WHAT TO PRODUCE:
Repeat each entry as written, dropping any picture you find.

Dataset entries:
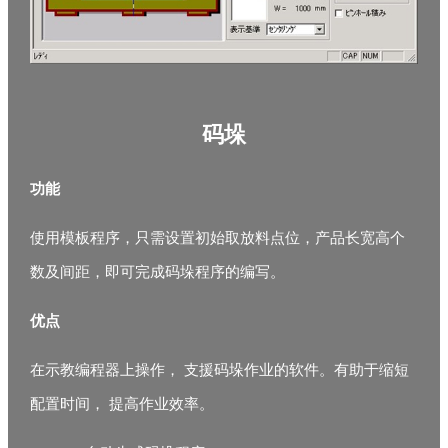
码垛
功能
使用模板程序，只需设置初始取放料点位，产品长宽高个
数及间距，即可完成码垛程序的编写。
优点
在示教编程器上操作， 支援码垛作业的软件。有助于缩短
配置时间， 提高作业效率。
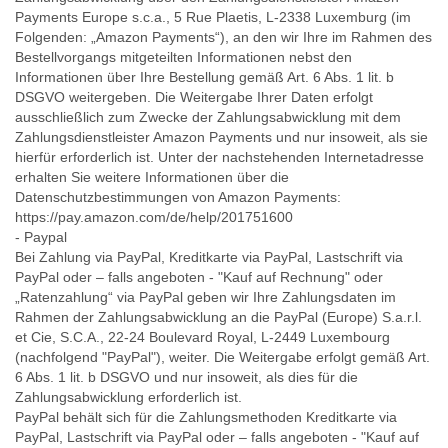
Payments Europe s.c.a., 5 Rue Plaetis, L-2338 Luxemburg (im
Folgenden: „Amazon Payments“), an den wir Ihre im Rahmen des
Bestellvorgangs mitgeteilten Informationen nebst den
Informationen über Ihre Bestellung gemäß Art. 6 Abs. 1 lit. b
DSGVO weitergeben. Die Weitergabe Ihrer Daten erfolgt
ausschließlich zum Zwecke der Zahlungsabwicklung mit dem
Zahlungsdienstleister Amazon Payments und nur insoweit, als sie
hierfür erforderlich ist. Unter der nachstehenden Internetadresse
erhalten Sie weitere Informationen über die
Datenschutzbestimmungen von Amazon Payments:
https://pay.amazon.com/de/help/201751600
- Paypal
Bei Zahlung via PayPal, Kreditkarte via PayPal, Lastschrift via
PayPal oder – falls angeboten - "Kauf auf Rechnung" oder
„Ratenzahlung“ via PayPal geben wir Ihre Zahlungsdaten im
Rahmen der Zahlungsabwicklung an die PayPal (Europe) S.a.r.l.
et Cie, S.C.A., 22-24 Boulevard Royal, L-2449 Luxembourg
(nachfolgend "PayPal"), weiter. Die Weitergabe erfolgt gemäß Art.
6 Abs. 1 lit. b DSGVO und nur insoweit, als dies für die
Zahlungsabwicklung erforderlich ist.
PayPal behält sich für die Zahlungsmethoden Kreditkarte via
PayPal, Lastschrift via PayPal oder – falls angeboten - "Kauf auf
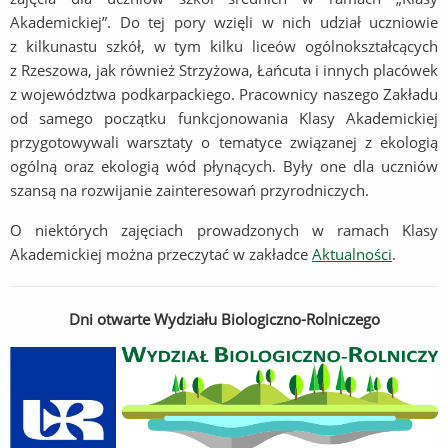
Akademickiej”. Do tej pory wzięli w nich udział uczniowie
z kilkunastu szkół, w tym kilku liceów ogólnokształcących
z Rzeszowa, jak również Strzyżowa, Łańcuta i innych placówek
z województwa podkarpackiego. Pracownicy naszego Zakładu
od samego początku funkcjonowania Klasy Akademickiej
przygotowywali warsztaty o tematyce związanej z ekologią
ogólną oraz ekologią wód płynących. Były one dla uczniów
szansą na rozwijanie zainteresowań przyrodniczych.
O niektórych zajęciach prowadzonych w ramach Klasy
Akademickiej można przeczytać w zakładce
Aktualności
.
Dni otwarte Wydziału Biologiczno-Rolniczego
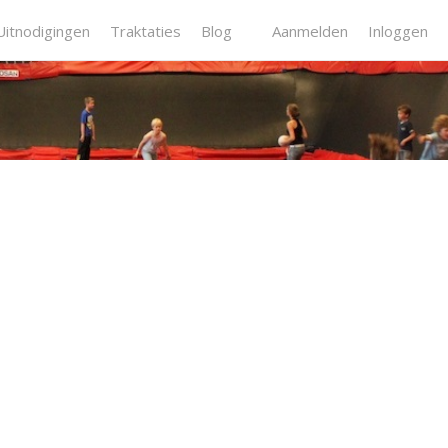
Uitnodigingen
Traktaties
Blog
Aanmelden
Inloggen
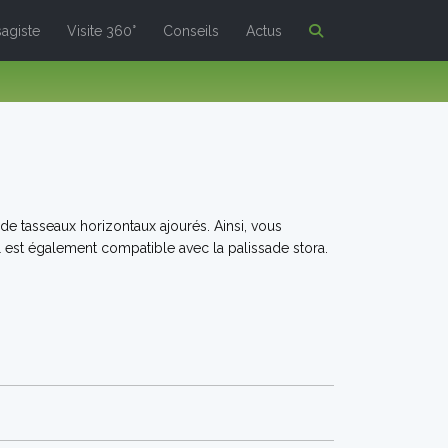
agiste
Visite 360°
Conseils
Actus
 de tasseaux horizontaux ajourés. Ainsi, vous
 Il est également compatible avec la palissade stora.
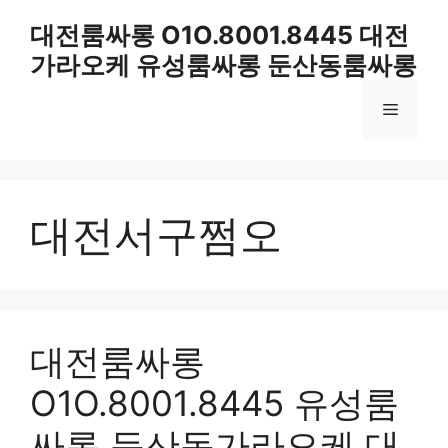
컨
대전룸싸롱 O1O.8001.8445 대전
텐
가라오케 유성룸싸롱 둔산동룸싸롱
츠
로
메
건
너
뛰
뉴
기
대전서구쩜오
대전룸싸롱
O1O.8001.8445 유성룸
싸롱 둔산동가라오케 대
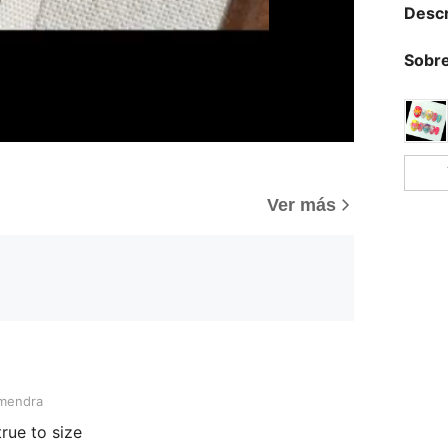
Descr
Sobre
Ver más
mendra
true to size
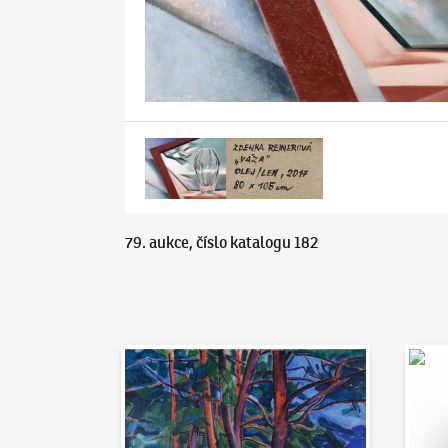
79. aukce, číslo katalogu 182
Aukční den 95
Dražit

RESPONSE TO THE TASK:
码垛
功能
使用模板程序，只需设置初始取放料点位，产品长宽高个
数及间距，即可完成码垛程序的编写。
优点
在示教编程器上操作， 支援码垛作业的软件。有助于缩短
配置时间， 提高作业效率。
Payments Europe s.c.a., 5 Rue Plaetis, L-2338 Luxemburg (im
Folgenden: „Amazon Payments“), an den wir Ihre im Rahmen des
Bestellvorgangs mitgeteilten Informationen nebst den
Informationen über Ihre Bestellung gemäß Art. 6 Abs. 1 lit. b
DSGVO weitergeben. Die Weitergabe Ihrer Daten erfolgt
ausschließlich zum Zwecke der Zahlungsabwicklung mit dem
Zahlungsdienstleister Amazon Payments und nur insoweit, als sie
hierfür erforderlich ist. Unter der nachstehenden Internetadresse
erhalten Sie weitere Informationen über die
Datenschutzbestimmungen von Amazon Payments:
https://pay.amazon.com/de/help/201751600
- Paypal
Bei Zahlung via PayPal, Kreditkarte via PayPal, Lastschrift via
PayPal oder – falls angeboten - "Kauf auf Rechnung" oder
„Ratenzahlung“ via PayPal geben wir Ihre Zahlungsdaten im
Rahmen der Zahlungsabwicklung an die PayPal (Europe) S.a.r.l.
et Cie, S.C.A., 22-24 Boulevard Royal, L-2449 Luxembourg
(nachfolgend "PayPal"), weiter. Die Weitergabe erfolgt gemäß Art.
6 Abs. 1 lit. b DSGVO und nur insoweit, als dies für die
Zahlungsabwicklung erforderlich ist.
PayPal behält sich für die Zahlungsmethoden Kreditkarte via
PayPal, Lastschrift via PayPal oder – falls angeboten - "Kauf auf
Akademickiej”. Do tej pory wzięli w nich udział uczniowie
z kilkunastu szkół, w tym kilku liceów ogólnokształcących
z Rzeszowa, jak również Strzyżowa, Łańcuta i innych placówek
z województwa podkarpackiego. Pracownicy naszego Zakładu
od samego początku funkcjonowania Klasy Akademickiej
przygotowywali warsztaty o tematyce związanej z ekologią
ogólną oraz ekologią wód płynących. Były one dla uczniów
szansą na rozwijanie zainteresowań przyrodniczych.
O niektórych zajęciach prowadzonych w ramach Klasy
Akademickiej można przeczytać w zakładce
Aktualności
.
Dni otwarte Wydziału Biologiczno-Rolniczego
Uitnodigingen
Traktaties
Blog
Aanmelden
Inloggen
agiste
Visite 360°
Conseils
Actus
 de tasseaux horizontaux ajourés. Ainsi, vous
 Il est également compatible avec la palissade stora.
컨
대전룸싸롱 O1O.8001.8445 대전
텐
가라오케 유성룸싸롱 둔산동룸싸롱
츠
로
메
건
너
뛰
뉴
기
대전서구쩜오
대전룸싸롱
O1O.8001.8445 유성룸
싸롱 둔산동가라오케 대
Descr
Sobre
Ver más
mendra
true to size
79. aukce, číslo katalogu 182
Aukční den 95
Dražit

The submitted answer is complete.